A mother knows the cry. “Help, Mommy!” When I hear the sound of my child’s voice, desperate and troubled, calling out for me in this way, I answer, “Hold on, Mommy’s coming.”
What if my child received my help repeatedly, but he still persisted in rebelling and provoking me and honoring another mother?
The Psalmist gives a similar problem as an example when he describes the response of God’s people in Psalm 78. In addition, the act of recounting all that God has done is not just so the Psalmist can sing a song, or tell a story. It’s described for a purpose. If I believe God allows and inspires the words of the Bible, then by studying Psalm 78, I’m given a view of God’s interactions with His people in the past. From this, I can discern what God hungers to see in me today, or what He might find detestable. Isn’t it great that we have the Bible and don’t have to guess what pleases God?
First, the Psalmist explains the purpose of remembering the days of God’s provision. When you read the next couple of verses, think about this possibility. Is God about the business of building generations of believers who trust in His provision?
“That the generation to come might know them, that the children still to be born might arise and recount them to their children, that they might set their hope in God, and not forget the works of God, but keep His commandments and might not be as their fathers—a stubborn and rebellious generation, that set not their hearts aright nor prepared their hearts to know God, and whose spirits were not steadfast and faithful to God.”
Here’s the dynamics. Whether we have actual descendents or not, we need to practice remembering God’s good to us so that our own relationship to God, bought by the price of Jesus’ death, grows and thrives. Secondly, by practicing praise and remembering God’s good, we breathe life into the spiritual atmosphere around us. Others might take note of the goodness and purposefulness of our God and take Him as their own God. A chain reaction might occur. Even if you have no physical descendents of your own, your praise of God can lead to the birth of a spiritual chain reaction.
Unfortunately, the opposite can also take place.
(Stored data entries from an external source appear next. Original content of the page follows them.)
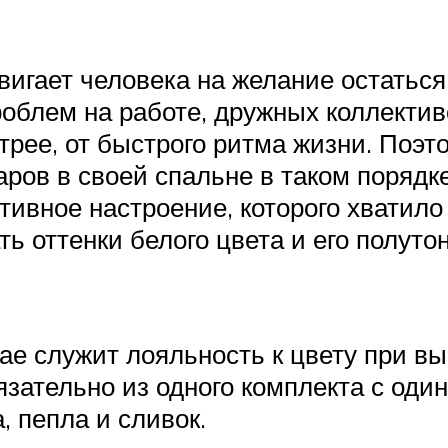
игает человека на желание остаться 
проблем на работе, дружных коллекти
трее, от быстрого ритма жизни. Поэт
аров в своей спальне в таком порядк
тивное настроение, которого хватил
ь оттенки белого цвета и его полутон
е служит лояльность к цвету при вы
зательно из одного комплекта с один
 пепла и сливок.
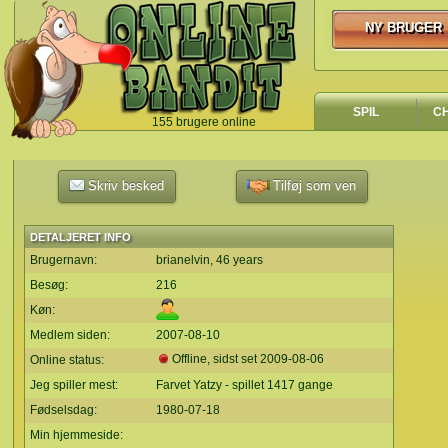
NY BRUGER
NY BRUGER
SPIL
C
155 brugere online
`
Skriv besked
Tilføj som ven
DETALJERET INFO
Brugernavn:
brianelvin, 46 years
Besøg:
216
Køn:
Medlem siden:
2007-08-10
Offline, sidst set
2009-08-06
Online status:
Jeg spiller mest:
Farvet Yatzy - spillet 1417 gange
Fødselsdag:
1980-07-18
Min hjemmeside:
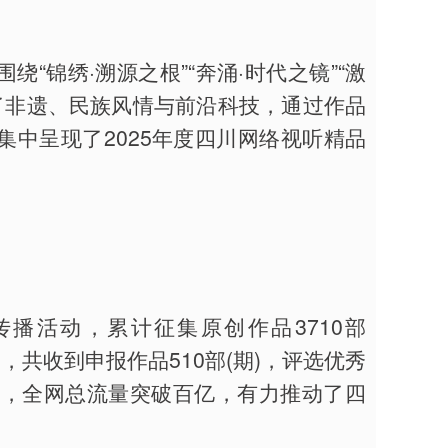
“锦绣·溯源之根”“奔涌·时代之镜”“激
了非遗、民族风情与前沿科技，通过作品
中呈现了2025年度四川网络视听精品
传播活动，累计征集原创作品3710部
动，共收到申报作品510部(期)，评选优秀
播，全网总流量突破百亿，有力推动了四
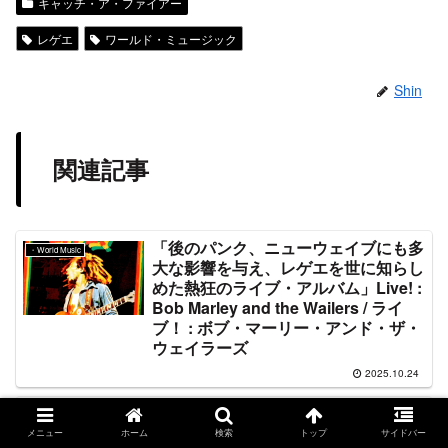
キャッチ・ア・ファイアー
レゲエ
ワールド・ミュージック
Shin
関連記事
「後のパンク、ニューウェイブにも多
・World Music
大な影響を与え、レゲエを世に知らし
めた熱狂のライブ・アルバム」Live! :
Bob Marley and the Wailers / ライ
ブ！ : ボブ・マーリー・アンド・ザ・
ウェイラーズ
2025.10.24
「『鬼平犯科帳』から『芋洗坂係長』
・World Music
まで、さらには『空耳アワー』で大躍
メニュー
ホーム
検索
トップ
サイドバー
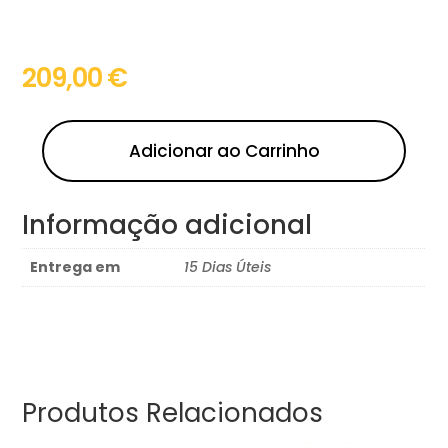
209,00
€
Adicionar ao Carrinho
Informação adicional
Entrega em
15 Dias Úteis
Produtos Relacionados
In verse 36, the Psalmist speaks of a people who, “flattered Him with their mouths and lied to Him with their tongues.”
“For their hearts were not right or sincere with Him, neither were they faithful and steadfast to His covenant.” (He would be their God and they would only worship Him.)
In spite of the huge list of ways God provided for His people in the time of their oppression and wilderness life, they turned almost immediately back to wrong living. Regarding the time gap verse 30 says, “but scarce had they stilled their craving.” Verse 32 informs us that even God’s punishment did not deter them.
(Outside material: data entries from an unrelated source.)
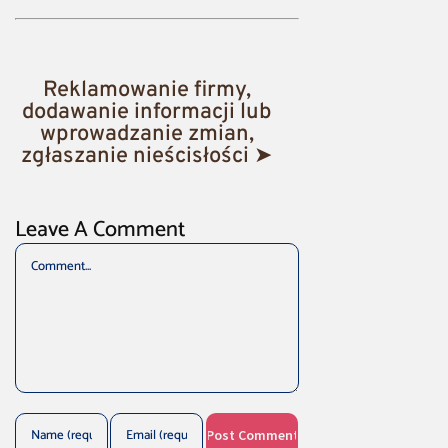
Reklamowanie firmy,
dodawanie informacji lub
wprowadzanie zmian,
zgłaszanie nieścisłości ➤
Leave A Comment
Comment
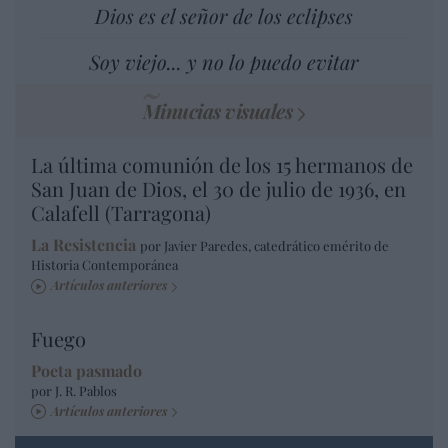
Dios es el señor de los eclipses
Soy viejo... y no lo puedo evitar
Minucias visuales
La última comunión de los 15 hermanos de
San Juan de Dios, el 30 de julio de 1936, en
Calafell (Tarragona)
La Resistencia
por Javier Paredes, catedrático emérito de
Historia Contemporánea
Artículos anteriores
Fuego
Poeta pasmado
por J. R. Pablos
Artículos anteriores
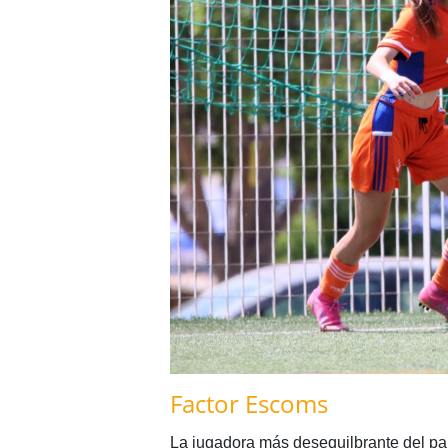
Factor Escoms
La jugadora más desequilbrante del part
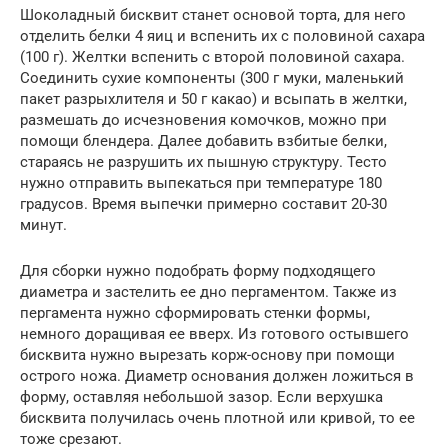
Шоколадный бисквит станет основой торта, для него
отделить белки 4 яиц и вспенить их с половиной сахара
(100 г). Желтки вспенить с второй половиной сахара.
Соединить сухие компоненты (300 г муки, маленький
пакет разрыхлителя и 50 г какао) и всыпать в желтки,
размешать до исчезновения комочков, можно при
помощи блендера. Далее добавить взбитые белки,
стараясь не разрушить их пышную структуру. Тесто
нужно отправить выпекаться при температуре 180
градусов. Время выпечки примерно составит 20-30
минут.
Для сборки нужно подобрать форму подходящего
диаметра и застелить ее дно пергаментом. Также из
пергамента нужно сформировать стенки формы,
немного доращивая ее вверх. Из готового остывшего
бисквита нужно вырезать корж-основу при помощи
острого ножа. Диаметр основания должен ложиться в
форму, оставляя небольшой зазор. Если верхушка
бисквита получилась очень плотной или кривой, то ее
тоже срезают.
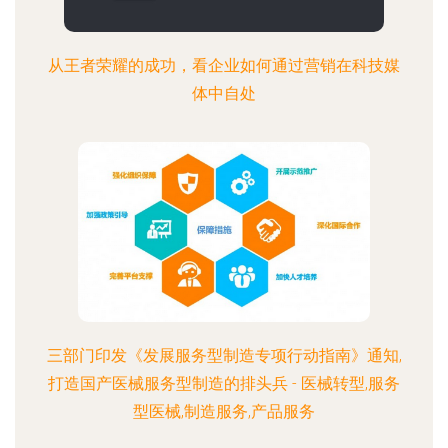
从王者荣耀的成功，看企业如何通过营销在科技媒
体中自处
三部门印发《发展服务型制造专项行动指南》通知,
打造国产医械服务型制造的排头兵 - 医械转型,服务
型医械,制造服务,产品服务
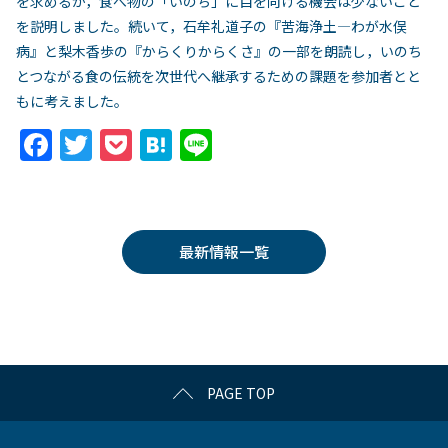
を求めるが，食べ物の「いのち」に目を向ける機会は少ないこと
を説明しました。続いて，石牟礼道子の『苦海浄土―わが水俣
病』と梨木香歩の『からくりからくさ』の一部を朗読し，いのち
とつながる食の伝統を次世代へ継承するための課題を参加者とと
もに考えました。
F
T
P
H
Li
a
w
o
at
n
c
itt
c
e
e
e
er
k
n
最新情報一覧
b
et
a
o
o
k
PAGE TOP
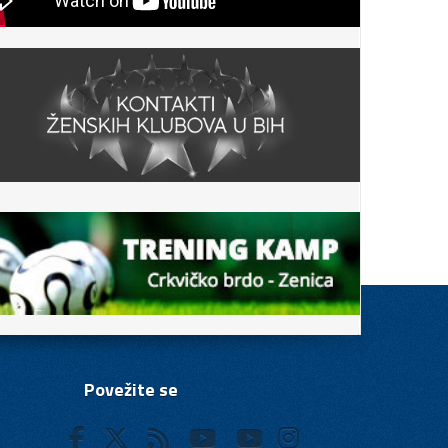
Povežite se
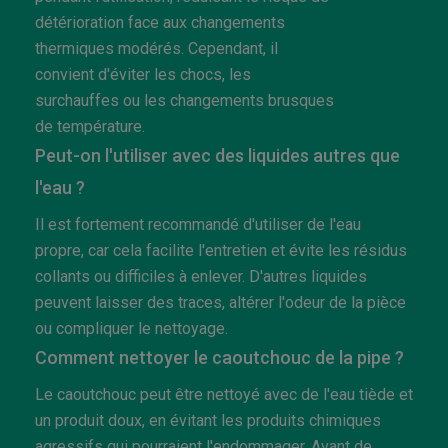
détérioration face aux changements
thermiques modérés. Cependant, il
convient d'éviter les chocs, les
surchauffes ou les changements brusques
de température.
Peut-on l'utiliser avec des liquides autres que
l'eau ?
Il est fortement recommandé d'utiliser de l'eau
propre, car cela facilite l'entretien et évite les résidus
collants ou difficiles à enlever. D'autres liquides
peuvent laisser des traces, altérer l'odeur de la pièce
ou compliquer le nettoyage.
Comment nettoyer le caoutchouc de la pipe ?
Le caoutchouc peut être nettoyé avec de l'eau tiède et
un produit doux, en évitant les produits chimiques
agressifs qui pourraient l'endommager. Avant de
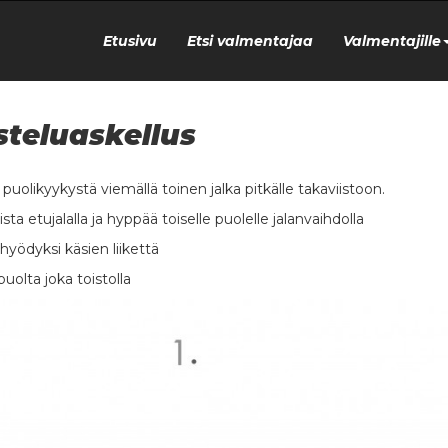
Etusivu
Etsi valmentajaa
Valmentajille
steluaskellus
a puolikyykystä viemällä toinen jalka pitkälle takaviistoon.
sta etujalalla ja hyppää toiselle puolelle jalanvaihdolla
hyödyksi käsien liikettä
puolta joka toistolla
“In spite of all this, they sinned still more, for they believed NOT in His wondrous works.”
The phrase, “believed not” in my Bible version is elaborated by the words, “relied not on and adhered not to Him for.” Their unbelief was manifested by not leaning, relying or turning to God. They did it their way. They trusted in their own sources. God’s people are described as turning to anything and everything but God.
Verse 56 and 57 sums up their wayward hearts and gives us a visual aid.
“They tempted and provoked and rebelled against the Most High God and kept not His testimonies. They turned back and dealt unfaithfully and treacherously like their fathers; they were twisted like a warped and deceitful bow that will not respond to the archer’s aim.”
The next few verses speak of how God’s wrath, loathing, and abhorring of His people for being this way resulted in His vacancy. He left the tabernacle where he had dwelt with them, allowed captivity and powerlessness to reign. War devoured them.
Then in verses 65-72, we read about God’s rally back to the side of His people, and it was not because they earned it. (How can anyone ever possibly earn the right to be accompanied by God?) God returned to them, because He is God, but with His return, He instilled a change. He chose a new tribe and place to establish His sanctuary. In that day, He chose a shepherd man with an upright heart and discernment and skill in his hands. David, a man who led sheep, became the leader of God’s people. David’s leadership was the start of the good that came out of a very bad situation. We know how from David’s line came Jesus, and from knowing Jesus, I can come to God. That day, God chose me. The question I need to consider is this. Am I living as a warped bow, unable to be used to shoot straight by the archer?
“Oh God, let me re-align with Your purpose. Prod my mind and my memory and fill it with praise for all the good You have done, and are doing, in spite of my wilderness. Help me turn only to You and Your ways. Give me courage to run from all else. Amen.”